La tragedia di Palermo, con la morte della bambina di 10 anni, giunta a causa di soffocamento dopo aver partecipato ad una fatale sfida sul Social Network TikTok, ha portato all’intervento del Garante della Privacy.

L’Autorità ha disposto nei confronti di TikTok il blocco immediato dell’uso dei dati degli utenti per i quali non sia stata accertata con sicurezza l’età anagrafica”.

“Il Garante – spiega l’Authority – già a dicembre aveva contestato a TikTok una serie di violazioni: scarsa attenzione alla tutela dei minori; facilità con la quale è aggirabile il divieto, previsto dalla stessa piattaforma, di iscriversi per i minori sotto i 13 anni; poca trasparenza e chiarezza nelle informazioni rese agli utenti; uso di impostazioni predefinite non rispettose della privacy.

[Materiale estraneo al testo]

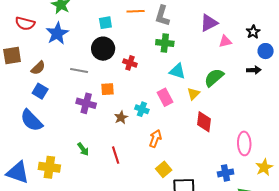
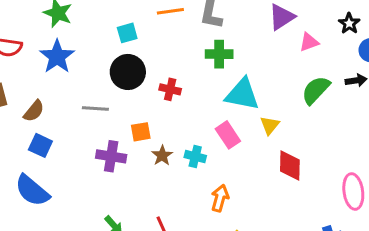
cyan triangle: (177, 71) -> (242, 94), size x1.4
green semicircle: (214, 78) -> (316, 90), moved
brown star: (121, 117) -> (162, 156), moved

In attesa di ricevere il riscontro richiesto con l’atto di contestazione, l’Autorità ha deciso comunque l’ulteriore intervento odierno al fine di assicurare immediata tutela ai minori iscritti al social network presenti in Italia”.

Il Garante della privacy ha dunque vietato a TikTok l’ulteriore trattamento dei dati degli utenti “per i quali non vi sia assoluta certezza dell’età e, conseguentemente, del rispetto delle disposizioni collegate al requisito anagrafico”.

Il divieto per il momento è previsto fino al 15 febbraio, data entro la quale il Garante si riserva di fare “ulteriori valutazioni”.

Il provvedimento di blocco verrà portato all’attenzione dell’Autorità irlandese, considerato che recentemente TikTok ha comunicato di avere fissato il proprio stabilimento principale in Irlanda.